EXERCISE DESCRIPTION —
Print out each entry below exactly; do not carry over any image.

GIVEN INFORMATION —
---

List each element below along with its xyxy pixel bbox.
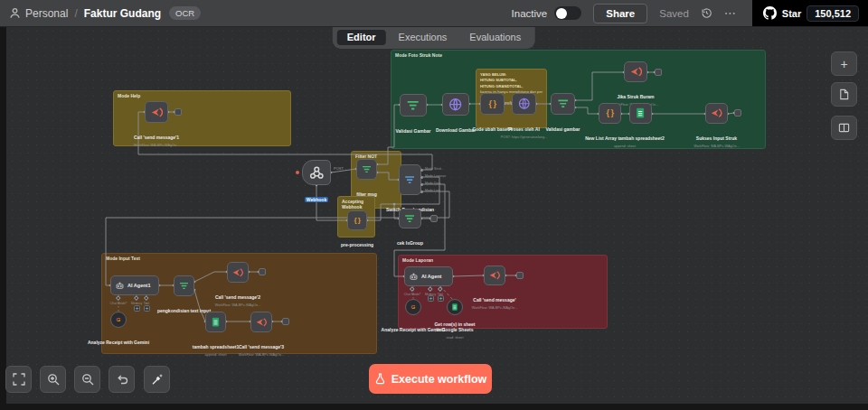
node-cek-isgroup[interactable]: [399, 209, 421, 228]
zoom-out-button[interactable]: [74, 366, 100, 393]
sheets-icon: [634, 107, 646, 119]
globe-icon: [448, 98, 463, 110]
node-pre-processing[interactable]: { }: [347, 210, 367, 230]
tab-evaluations[interactable]: Evaluations: [459, 30, 531, 45]
node-pengkondisian-text-input[interactable]: [174, 275, 194, 296]
sticky-note-title: Mode Foto Struk Note: [395, 52, 763, 58]
share-button[interactable]: Share: [593, 4, 647, 23]
top-bar: Personal / Faktur Gudang OCR Inactive Sh…: [0, 0, 868, 27]
tab-editor[interactable]: Editor: [337, 30, 386, 45]
node-label-call-send-message-2: Call 'send message'2WorkFlow: WA-BPv-WAg…: [202, 285, 274, 308]
collapsed-node[interactable]: [734, 109, 741, 116]
subport-diamond: [438, 286, 442, 291]
node-new-list-array[interactable]: { }: [599, 103, 621, 124]
output-port-label: Mode Data: [425, 182, 441, 185]
add-subnode-button[interactable]: +: [438, 295, 444, 302]
node-proses-oleh-ai[interactable]: [512, 93, 536, 115]
output-port[interactable]: [420, 191, 423, 193]
tab-executions[interactable]: Executions: [389, 30, 458, 45]
add-subnode-button[interactable]: +: [134, 305, 140, 312]
send-icon: [150, 106, 164, 118]
node-label-cek-isgroup: cek IsGroup: [374, 231, 447, 248]
filter-green-icon: [178, 280, 190, 292]
node-validasi-gambar[interactable]: [400, 94, 427, 116]
history-icon[interactable]: [701, 7, 712, 19]
send-icon: [255, 316, 268, 328]
google-icon: G: [114, 315, 123, 324]
svg-text:G: G: [117, 316, 121, 322]
node-label-sukses-input-struk: Sukses Input StrukWorkFlow: WA-BPv-WAgOe…: [681, 126, 753, 149]
node-ai-agent-1[interactable]: AI Agent1: [110, 275, 159, 295]
connection-method-label: POST: [334, 166, 344, 171]
node-validasi-gambar-2[interactable]: [551, 93, 575, 115]
fit-view-button[interactable]: [5, 366, 32, 393]
execute-workflow-button[interactable]: Execute workflow: [369, 364, 492, 394]
view-tabs: Editor Executions Evaluations: [333, 27, 535, 49]
node-download-gambar[interactable]: [442, 93, 469, 116]
breadcrumb-owner[interactable]: Personal: [25, 7, 68, 20]
collapsed-node[interactable]: [282, 318, 289, 325]
code-icon: { }: [352, 215, 363, 226]
node-label-call-send-message: Call 'send message'WorkFlow: WA-BPv-WAgO…: [458, 288, 531, 311]
node-call-send-message-1[interactable]: [145, 101, 168, 123]
toggle-knob: [556, 8, 567, 19]
webhook-icon: [308, 165, 326, 180]
activation-toggle[interactable]: [554, 6, 581, 20]
node-analyze-receipt-gemini-1[interactable]: G: [405, 299, 421, 315]
collapsed-node[interactable]: [259, 268, 266, 275]
robot-icon: [115, 281, 125, 291]
subport-diamond: [410, 286, 415, 291]
filter-green-icon: [556, 98, 571, 110]
node-label-new-list-array: New List Array tambah spreadsheet2append…: [580, 126, 670, 149]
toggle-panel-button[interactable]: [831, 116, 857, 140]
workflow-canvas[interactable]: Mode HelpMode Foto Struk NoteYANG BELUM:…: [0, 27, 868, 410]
add-subnode-button[interactable]: +: [428, 295, 434, 302]
node-call-send-message-2[interactable]: [227, 262, 249, 283]
node-title: AI Agent1: [127, 283, 150, 288]
node-call-send-message[interactable]: [484, 266, 505, 285]
node-switch-pengkondisian[interactable]: [399, 164, 421, 195]
workflow-tag[interactable]: OCR: [169, 6, 201, 20]
robot-icon: [409, 272, 419, 282]
filter-green-icon: [403, 213, 416, 224]
switch-blue-icon: [403, 171, 416, 189]
node-tambah-spreadsheet-2[interactable]: [629, 103, 652, 124]
node-ai-agent[interactable]: AI Agent: [404, 266, 453, 286]
collapsed-node[interactable]: [655, 69, 662, 76]
collapsed-node[interactable]: [175, 108, 182, 116]
node-label-get-rows-sheet: Get row(s) in sheet in Google Sheetsread…: [431, 318, 478, 340]
sticky-note-title: Mode Laporan: [402, 257, 605, 263]
workflow-title[interactable]: Faktur Gudang: [84, 7, 161, 20]
output-port[interactable]: [420, 169, 423, 172]
node-code-ubah-base64[interactable]: { }: [480, 93, 505, 115]
zoom-in-button[interactable]: [40, 366, 66, 393]
tidy-up-button[interactable]: [144, 366, 170, 393]
node-label-call-send-message-1: Call 'send message'1WorkFlow: WA-BPv-WAg…: [120, 126, 193, 148]
add-subnode-button[interactable]: +: [144, 305, 150, 312]
node-sukses-input-struk[interactable]: [705, 103, 728, 124]
activation-status-label: Inactive: [512, 8, 548, 19]
output-port[interactable]: [420, 183, 423, 186]
node-jika-struk-buram[interactable]: [624, 61, 647, 82]
github-star-count[interactable]: 150,512: [807, 5, 859, 22]
collapsed-node[interactable]: [516, 272, 524, 279]
output-port[interactable]: [420, 176, 423, 179]
output-port-label: Mode Lain: [425, 189, 440, 192]
node-tambah-spreadsheet-1[interactable]: [205, 312, 226, 332]
more-menu-icon[interactable]: ⋯: [724, 6, 737, 20]
webhook-issue-dot: [296, 171, 299, 174]
node-analyze-receipt-gemini[interactable]: G: [110, 312, 127, 328]
new-sticky-note-button[interactable]: [831, 82, 857, 107]
sheets-icon: [210, 316, 222, 328]
add-node-button[interactable]: +: [831, 51, 857, 76]
github-star-label[interactable]: Star: [782, 8, 801, 19]
node-call-send-message-3[interactable]: [250, 312, 272, 332]
sticky-note-title: Mode Help: [118, 93, 288, 98]
node-webhook[interactable]: [302, 160, 331, 185]
github-star-widget[interactable]: Star 150,512: [752, 0, 868, 26]
node-filter-msg[interactable]: [356, 159, 377, 180]
globe-icon: [517, 98, 532, 110]
undo-button[interactable]: [108, 366, 135, 393]
collapsed-node[interactable]: [430, 215, 438, 222]
send-icon: [629, 66, 643, 78]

---

THE COMPLETED TASK —
List each element below along with its xyxy pixel bbox.
node-cek-isgroup[interactable]: [399, 209, 421, 228]
zoom-out-button[interactable]: [74, 366, 100, 393]
sheets-icon: [634, 107, 646, 119]
globe-icon: [448, 98, 463, 110]
node-pre-processing[interactable]: { }: [347, 210, 367, 230]
tab-evaluations[interactable]: Evaluations: [459, 30, 531, 45]
node-pengkondisian-text-input[interactable]: [174, 275, 194, 296]
sticky-note-title: Mode Foto Struk Note: [395, 52, 763, 58]
share-button[interactable]: Share: [593, 4, 647, 23]
top-bar: Personal / Faktur Gudang OCR Inactive Sh…: [0, 0, 868, 27]
tab-editor[interactable]: Editor: [337, 30, 386, 45]
node-label-call-send-message-2: Call 'send message'2WorkFlow: WA-BPv-WAg…: [202, 285, 274, 308]
collapsed-node[interactable]: [734, 109, 741, 116]
subport-diamond: [438, 286, 442, 291]
node-new-list-array[interactable]: { }: [599, 103, 621, 124]
output-port-label: Mode Data: [425, 182, 441, 185]
add-subnode-button[interactable]: +: [438, 295, 444, 302]
node-proses-oleh-ai[interactable]: [512, 93, 536, 115]
output-port[interactable]: [420, 191, 423, 193]
tab-executions[interactable]: Executions: [389, 30, 458, 45]
add-subnode-button[interactable]: +: [134, 305, 140, 312]
send-icon: [150, 106, 164, 118]
node-label-cek-isgroup: cek IsGroup: [374, 231, 447, 248]
filter-green-icon: [178, 280, 190, 292]
node-validasi-gambar[interactable]: [400, 94, 427, 116]
history-icon[interactable]: [701, 7, 712, 19]
send-icon: [255, 316, 268, 328]
google-icon: G: [114, 315, 123, 324]
svg-text:G: G: [117, 316, 121, 322]
node-label-sukses-input-struk: Sukses Input StrukWorkFlow: WA-BPv-WAgOe…: [681, 126, 753, 149]
node-ai-agent-1[interactable]: AI Agent1: [110, 275, 159, 295]
connection-method-label: POST: [334, 166, 344, 171]
node-validasi-gambar-2[interactable]: [551, 93, 575, 115]
fit-view-button[interactable]: [5, 366, 32, 393]
execute-workflow-button[interactable]: Execute workflow: [369, 364, 492, 394]
view-tabs: Editor Executions Evaluations: [333, 27, 535, 49]
node-download-gambar[interactable]: [442, 93, 469, 116]
breadcrumb-owner[interactable]: Personal: [25, 7, 68, 20]
collapsed-node[interactable]: [282, 318, 289, 325]
code-icon: { }: [352, 215, 363, 226]
node-label-call-send-message: Call 'send message'WorkFlow: WA-BPv-WAgO…: [458, 288, 531, 311]
node-call-send-message-1[interactable]: [145, 101, 168, 123]
toggle-knob: [556, 8, 567, 19]
webhook-icon: [308, 165, 326, 180]
activation-toggle[interactable]: [554, 6, 581, 20]
node-analyze-receipt-gemini-1[interactable]: G: [405, 299, 421, 315]
collapsed-node[interactable]: [259, 268, 266, 275]
robot-icon: [115, 281, 125, 291]
subport-diamond: [410, 286, 415, 291]
filter-green-icon: [556, 98, 571, 110]
node-label-new-list-array: New List Array tambah spreadsheet2append…: [580, 126, 670, 149]
toggle-panel-button[interactable]: [831, 116, 857, 140]
workflow-canvas[interactable]: Mode HelpMode Foto Struk NoteYANG BELUM:…: [0, 27, 868, 410]
add-subnode-button[interactable]: +: [428, 295, 434, 302]
node-call-send-message-2[interactable]: [227, 262, 249, 283]
node-title: AI Agent1: [127, 283, 150, 288]
node-call-send-message[interactable]: [484, 266, 505, 285]
node-switch-pengkondisian[interactable]: [399, 164, 421, 195]
workflow-tag[interactable]: OCR: [169, 6, 201, 20]
robot-icon: [409, 272, 419, 282]
filter-green-icon: [403, 213, 416, 224]
switch-blue-icon: [403, 171, 416, 189]
node-tambah-spreadsheet-2[interactable]: [629, 103, 652, 124]
node-ai-agent[interactable]: AI Agent: [404, 266, 453, 286]
collapsed-node[interactable]: [655, 69, 662, 76]
collapsed-node[interactable]: [175, 108, 182, 116]
node-label-get-rows-sheet: Get row(s) in sheet in Google Sheetsread…: [431, 318, 478, 340]
sticky-note-title: Mode Laporan: [402, 257, 605, 263]
workflow-title[interactable]: Faktur Gudang: [84, 7, 161, 20]
output-port[interactable]: [420, 169, 423, 172]
node-code-ubah-base64[interactable]: { }: [480, 93, 505, 115]
zoom-in-button[interactable]: [40, 366, 66, 393]
tidy-up-button[interactable]: [144, 366, 170, 393]
node-label-call-send-message-1: Call 'send message'1WorkFlow: WA-BPv-WAg…: [120, 126, 193, 148]
add-subnode-button[interactable]: +: [144, 305, 150, 312]
node-sukses-input-struk[interactable]: [705, 103, 728, 124]
activation-status-label: Inactive: [512, 8, 548, 19]
output-port[interactable]: [420, 183, 423, 186]
node-jika-struk-buram[interactable]: [624, 61, 647, 82]
github-star-count[interactable]: 150,512: [807, 5, 859, 22]
collapsed-node[interactable]: [516, 272, 524, 279]
output-port[interactable]: [420, 176, 423, 179]
output-port-label: Mode Lain: [425, 189, 440, 192]
node-tambah-spreadsheet-1[interactable]: [205, 312, 226, 332]
more-menu-icon[interactable]: ⋯: [724, 6, 737, 20]
webhook-issue-dot: [296, 171, 299, 174]
node-analyze-receipt-gemini[interactable]: G: [110, 312, 127, 328]
new-sticky-note-button[interactable]: [831, 82, 857, 107]
sheets-icon: [210, 316, 222, 328]
add-node-button[interactable]: +: [831, 51, 857, 76]
github-star-label[interactable]: Star: [782, 8, 801, 19]
node-call-send-message-3[interactable]: [250, 312, 272, 332]
sticky-note-title: Mode Help: [118, 93, 288, 98]
node-webhook[interactable]: [302, 160, 331, 185]
github-star-widget[interactable]: Star 150,512: [752, 0, 868, 26]
node-filter-msg[interactable]: [356, 159, 377, 180]
globe-icon: [517, 98, 532, 110]
undo-button[interactable]: [108, 366, 135, 393]
collapsed-node[interactable]: [430, 215, 438, 222]
send-icon: [629, 66, 643, 78]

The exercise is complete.